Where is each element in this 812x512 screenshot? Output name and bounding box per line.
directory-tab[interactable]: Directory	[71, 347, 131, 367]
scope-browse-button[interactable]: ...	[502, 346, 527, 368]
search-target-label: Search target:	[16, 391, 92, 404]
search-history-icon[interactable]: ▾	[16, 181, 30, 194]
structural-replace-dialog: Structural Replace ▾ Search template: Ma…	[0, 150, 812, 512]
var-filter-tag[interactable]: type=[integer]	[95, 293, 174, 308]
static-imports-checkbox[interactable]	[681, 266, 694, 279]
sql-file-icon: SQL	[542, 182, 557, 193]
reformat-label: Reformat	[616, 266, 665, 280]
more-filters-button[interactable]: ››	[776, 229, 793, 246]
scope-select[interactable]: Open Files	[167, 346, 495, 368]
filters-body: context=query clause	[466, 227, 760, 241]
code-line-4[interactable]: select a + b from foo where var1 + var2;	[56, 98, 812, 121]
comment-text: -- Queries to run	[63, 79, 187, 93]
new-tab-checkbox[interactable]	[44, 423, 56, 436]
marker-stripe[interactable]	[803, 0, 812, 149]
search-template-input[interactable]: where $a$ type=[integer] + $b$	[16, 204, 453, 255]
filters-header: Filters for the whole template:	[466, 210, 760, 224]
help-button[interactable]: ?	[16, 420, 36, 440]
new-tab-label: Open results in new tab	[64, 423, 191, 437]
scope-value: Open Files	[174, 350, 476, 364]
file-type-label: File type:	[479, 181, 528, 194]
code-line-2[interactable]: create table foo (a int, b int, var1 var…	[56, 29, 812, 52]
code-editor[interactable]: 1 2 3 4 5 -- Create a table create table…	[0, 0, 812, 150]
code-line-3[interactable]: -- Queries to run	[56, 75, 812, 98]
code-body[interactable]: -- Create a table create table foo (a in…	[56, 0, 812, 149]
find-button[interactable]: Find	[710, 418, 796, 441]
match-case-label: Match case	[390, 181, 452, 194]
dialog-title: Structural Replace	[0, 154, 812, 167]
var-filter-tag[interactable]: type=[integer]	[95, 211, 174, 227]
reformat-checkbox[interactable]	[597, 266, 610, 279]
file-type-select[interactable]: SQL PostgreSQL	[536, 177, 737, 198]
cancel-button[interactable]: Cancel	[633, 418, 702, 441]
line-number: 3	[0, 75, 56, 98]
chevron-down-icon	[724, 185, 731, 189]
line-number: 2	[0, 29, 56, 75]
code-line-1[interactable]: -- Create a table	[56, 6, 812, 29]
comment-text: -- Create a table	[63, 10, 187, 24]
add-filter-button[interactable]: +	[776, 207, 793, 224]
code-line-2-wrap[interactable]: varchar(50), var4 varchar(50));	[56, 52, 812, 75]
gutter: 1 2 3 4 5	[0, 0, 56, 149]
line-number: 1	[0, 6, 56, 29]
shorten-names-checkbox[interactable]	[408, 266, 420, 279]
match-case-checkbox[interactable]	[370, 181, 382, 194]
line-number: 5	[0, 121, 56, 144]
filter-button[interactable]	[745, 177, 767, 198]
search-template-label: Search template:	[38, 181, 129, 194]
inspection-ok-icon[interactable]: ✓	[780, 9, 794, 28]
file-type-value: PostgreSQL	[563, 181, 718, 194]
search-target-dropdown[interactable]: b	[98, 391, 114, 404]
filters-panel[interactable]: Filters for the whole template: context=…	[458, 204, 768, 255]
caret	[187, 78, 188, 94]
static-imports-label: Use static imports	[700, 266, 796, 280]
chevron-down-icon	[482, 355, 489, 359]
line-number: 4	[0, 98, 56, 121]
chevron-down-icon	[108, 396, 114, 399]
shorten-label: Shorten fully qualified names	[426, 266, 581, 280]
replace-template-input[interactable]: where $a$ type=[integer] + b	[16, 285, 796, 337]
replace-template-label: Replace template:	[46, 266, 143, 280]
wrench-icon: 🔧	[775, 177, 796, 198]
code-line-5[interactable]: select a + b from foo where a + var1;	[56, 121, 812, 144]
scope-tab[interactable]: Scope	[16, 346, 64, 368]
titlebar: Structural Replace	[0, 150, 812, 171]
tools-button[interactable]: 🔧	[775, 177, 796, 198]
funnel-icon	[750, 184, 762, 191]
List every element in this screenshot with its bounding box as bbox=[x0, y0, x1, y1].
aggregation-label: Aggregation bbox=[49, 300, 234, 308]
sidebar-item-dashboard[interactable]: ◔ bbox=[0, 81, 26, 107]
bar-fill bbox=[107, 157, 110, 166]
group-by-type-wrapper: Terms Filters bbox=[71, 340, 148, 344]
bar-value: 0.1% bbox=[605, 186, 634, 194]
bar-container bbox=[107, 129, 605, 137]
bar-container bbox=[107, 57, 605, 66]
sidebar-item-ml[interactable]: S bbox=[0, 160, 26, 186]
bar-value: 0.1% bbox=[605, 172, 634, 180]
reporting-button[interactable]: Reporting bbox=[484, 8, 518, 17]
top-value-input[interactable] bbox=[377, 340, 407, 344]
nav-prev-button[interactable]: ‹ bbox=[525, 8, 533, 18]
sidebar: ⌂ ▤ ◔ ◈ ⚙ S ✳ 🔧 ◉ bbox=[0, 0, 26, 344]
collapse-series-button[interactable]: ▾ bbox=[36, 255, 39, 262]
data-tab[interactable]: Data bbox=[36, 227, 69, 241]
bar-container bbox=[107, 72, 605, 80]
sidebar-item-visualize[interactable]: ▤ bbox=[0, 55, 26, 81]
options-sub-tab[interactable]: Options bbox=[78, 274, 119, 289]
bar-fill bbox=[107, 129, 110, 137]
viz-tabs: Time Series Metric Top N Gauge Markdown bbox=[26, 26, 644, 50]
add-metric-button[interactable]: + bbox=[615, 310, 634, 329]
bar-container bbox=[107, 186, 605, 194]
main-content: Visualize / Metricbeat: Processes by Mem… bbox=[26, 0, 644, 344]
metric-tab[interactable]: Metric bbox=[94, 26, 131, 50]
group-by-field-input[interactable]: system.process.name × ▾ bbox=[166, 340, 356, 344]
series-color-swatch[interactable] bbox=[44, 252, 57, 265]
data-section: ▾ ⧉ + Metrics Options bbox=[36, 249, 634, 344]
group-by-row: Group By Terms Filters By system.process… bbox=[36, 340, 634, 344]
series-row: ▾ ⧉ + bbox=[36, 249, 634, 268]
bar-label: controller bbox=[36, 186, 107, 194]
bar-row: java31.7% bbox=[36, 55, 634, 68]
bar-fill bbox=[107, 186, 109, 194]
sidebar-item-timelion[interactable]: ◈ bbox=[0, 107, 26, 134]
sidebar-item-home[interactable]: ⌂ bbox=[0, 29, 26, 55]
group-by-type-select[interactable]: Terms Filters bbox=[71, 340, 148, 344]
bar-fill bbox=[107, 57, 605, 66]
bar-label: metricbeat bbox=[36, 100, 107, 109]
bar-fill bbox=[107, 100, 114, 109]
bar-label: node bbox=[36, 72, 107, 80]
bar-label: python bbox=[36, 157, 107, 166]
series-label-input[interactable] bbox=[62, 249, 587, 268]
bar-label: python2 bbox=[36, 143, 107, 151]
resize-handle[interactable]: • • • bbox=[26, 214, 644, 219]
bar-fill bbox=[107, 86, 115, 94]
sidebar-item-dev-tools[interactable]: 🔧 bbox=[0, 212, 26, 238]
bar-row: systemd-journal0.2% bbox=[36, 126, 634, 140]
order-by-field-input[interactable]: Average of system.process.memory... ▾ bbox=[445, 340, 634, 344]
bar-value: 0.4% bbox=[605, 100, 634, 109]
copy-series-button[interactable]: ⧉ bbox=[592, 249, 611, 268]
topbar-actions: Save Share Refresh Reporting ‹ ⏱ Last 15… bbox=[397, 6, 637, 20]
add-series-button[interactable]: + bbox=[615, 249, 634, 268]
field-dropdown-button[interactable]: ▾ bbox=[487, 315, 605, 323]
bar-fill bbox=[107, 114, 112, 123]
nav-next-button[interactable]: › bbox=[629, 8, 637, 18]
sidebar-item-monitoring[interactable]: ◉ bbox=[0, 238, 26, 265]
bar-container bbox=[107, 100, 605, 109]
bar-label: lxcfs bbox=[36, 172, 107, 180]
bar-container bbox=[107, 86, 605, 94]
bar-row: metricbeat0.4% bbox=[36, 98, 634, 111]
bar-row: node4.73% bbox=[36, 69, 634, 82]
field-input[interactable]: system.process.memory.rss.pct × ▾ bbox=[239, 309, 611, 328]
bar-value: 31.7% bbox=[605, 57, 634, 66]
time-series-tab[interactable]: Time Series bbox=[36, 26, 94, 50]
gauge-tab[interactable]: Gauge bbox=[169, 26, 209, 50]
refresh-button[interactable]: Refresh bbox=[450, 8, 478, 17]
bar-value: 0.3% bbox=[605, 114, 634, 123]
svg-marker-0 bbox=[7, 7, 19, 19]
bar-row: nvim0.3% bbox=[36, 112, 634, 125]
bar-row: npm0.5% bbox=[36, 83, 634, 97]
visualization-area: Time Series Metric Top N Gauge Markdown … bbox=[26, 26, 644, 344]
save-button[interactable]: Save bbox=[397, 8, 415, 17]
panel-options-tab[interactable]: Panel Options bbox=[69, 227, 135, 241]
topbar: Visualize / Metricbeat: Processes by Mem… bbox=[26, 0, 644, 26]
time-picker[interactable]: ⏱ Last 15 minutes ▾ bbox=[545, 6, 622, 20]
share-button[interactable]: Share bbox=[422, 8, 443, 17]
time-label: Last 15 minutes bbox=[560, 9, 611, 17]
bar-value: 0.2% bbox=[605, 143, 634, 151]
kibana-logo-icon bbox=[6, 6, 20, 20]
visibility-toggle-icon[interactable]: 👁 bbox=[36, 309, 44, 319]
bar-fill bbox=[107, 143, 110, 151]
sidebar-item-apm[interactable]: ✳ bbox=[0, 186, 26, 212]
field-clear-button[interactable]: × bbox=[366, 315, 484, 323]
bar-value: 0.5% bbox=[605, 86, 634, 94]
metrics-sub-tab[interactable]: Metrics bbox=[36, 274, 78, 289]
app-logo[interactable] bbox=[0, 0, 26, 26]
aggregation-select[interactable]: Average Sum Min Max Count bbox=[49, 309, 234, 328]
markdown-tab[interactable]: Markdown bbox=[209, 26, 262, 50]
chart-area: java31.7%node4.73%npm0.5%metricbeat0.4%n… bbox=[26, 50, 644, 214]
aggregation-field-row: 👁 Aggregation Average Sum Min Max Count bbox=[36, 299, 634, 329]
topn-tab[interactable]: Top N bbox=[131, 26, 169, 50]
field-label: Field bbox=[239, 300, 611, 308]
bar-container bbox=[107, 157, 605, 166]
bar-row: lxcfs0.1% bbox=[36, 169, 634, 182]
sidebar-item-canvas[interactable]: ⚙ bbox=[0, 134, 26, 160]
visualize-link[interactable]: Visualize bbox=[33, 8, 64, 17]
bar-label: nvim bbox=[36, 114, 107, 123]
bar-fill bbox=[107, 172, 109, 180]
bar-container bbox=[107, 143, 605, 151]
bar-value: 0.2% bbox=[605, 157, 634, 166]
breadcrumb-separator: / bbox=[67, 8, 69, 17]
● ● ● ●
> _Try it_: From the material above, give the number of lines that contain the string "tools", without any added remark.

> _Written reply_: 2